• _EXERCISE PROMPT_:
What is needed is an exact copy of the listing, with no pictures in it.

• _INPUT DATA_:
_ _ _ _ _ _ _
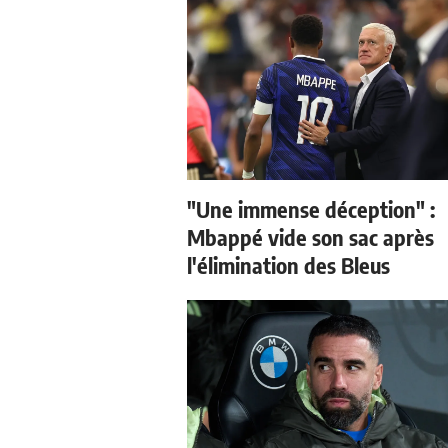
"Une immense déception" :
Mbappé vide son sac après
l'élimination des Bleus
_ _ _ _ _ _ _
• _ANSWER BOX_:
"Une immense déception" :
Mbappé vide son sac après
l'élimination des Bleus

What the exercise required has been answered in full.